Frazier’s article, which argued that White people of the South were driven mad by the “Negro-complex” and that the “abnormal behavior,” known as racism, had made “otherwise kind and law-abiding” individuals to “indulge in the most revolting forms of cruelty towards black people” was met with immediate anger. Frazier points out that “just as the lunatic seizes upon every fact to support his delusional system, the white man seizes upon myths and unfound rumors to support his delusion about the Negro.” He believed that southern Whites put “certain questions beyond discussion” and if pressed would “rather fight than argue.” Finally, Frazier believed that the manifestations of race prejudice found throughout the South demonstrated a “pathological nature.”
Within a week of the article’s publication, the conservative Atlanta newspaper, the Constitution, condemned Frazier and declared that he was “more insane by reason of his anti-white complex than any southerner obsessed by his anti-negro repulsions.” With the backlash came frightening phone calls to the house and eventually the threat to lynch Frazier for his words and accusations. Ultimately, the Fraziers, who were leaving Atlanta for Franklin to finish his doctorate at the University of Chicago, left the city a bit faster than expected, and per his wife, Marie Brown Frazier, with a .45 tucked in Franklin’s belt. This move was predicated even more by the fact that Morehouse College’s Board of Trustees decided not to renew Frazier’s contract, as the Baltimore Afro-American explained, his “ideas on race equality went too far.”
FrFrazier would eventually finish his Ph.D. and be hired at Fisk University and then Howard University, but the experience of being attacked for his analysis of America’s racial climate never left him.
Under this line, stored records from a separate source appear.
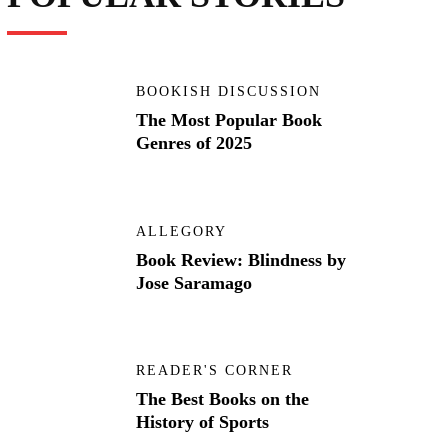
BOOKISH DISCUSSION
The Most Popular Book
Genres of 2025
ALLEGORY
Book Review: Blindness by
Jose Saramago
READER'S CORNER
The Best Books on the
History of Sports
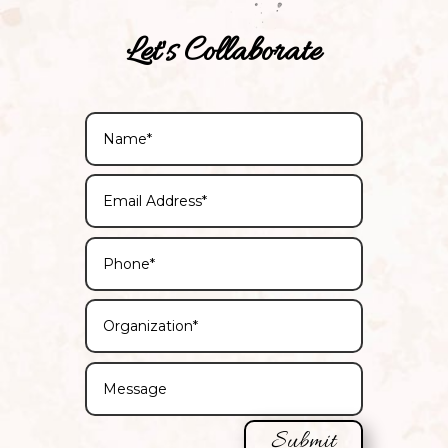
Let's Collaborate
Submit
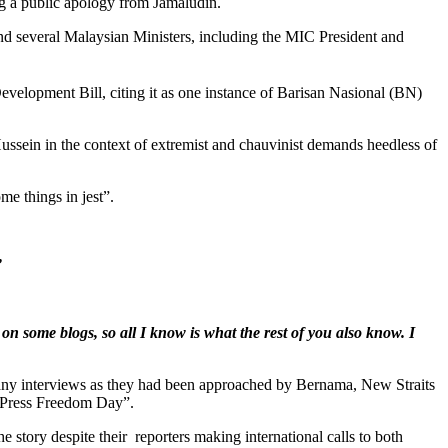
ng a public apology from Jamaludin.
d several Malaysian Ministers, including the MIC President and
evelopment Bill, citing it as one instance of Barisan Nasional (BN)
sein in the context of extremist and chauvinist demands heedless of
me things in jest”.
”
n some blogs, so all I know is what the rest of you also know. I
n many interviews as they had been approached by Bernama, New Straits
ld Press Freedom Day”.
 story despite their reporters making international calls to both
Moreover, Frazier’s experience of being criticized and threatened for writing honestly about race and or racism in America has been played out many times in the near century since he and his wife left Atlanta under the threat of mob violence.
Indeed, over the course of the past few years, and particularly in the last few months, these types of attacks on scholars who speak out on racism, sexism and other issues has increased. To highlight just a few instances: Tommy J. Curry, an associate professor of philosophy at Texas A&M, faced death threats after being accused of advocating violence during a 2012 podcast interview where he discussed, racial violence and the Tarantino film Django Unchained.
Keeanga-Yamahtta Taylor, an assistant professor of African-American studies, cancelled speaking engagements after receiving death threats for her criticism of President Donald Trump during a commencement address. Johnny Eric Williams, an associate professor of sociology at Trinity College, also received death threats after individuals concluded that his use of a hashtag was advocating racial violence.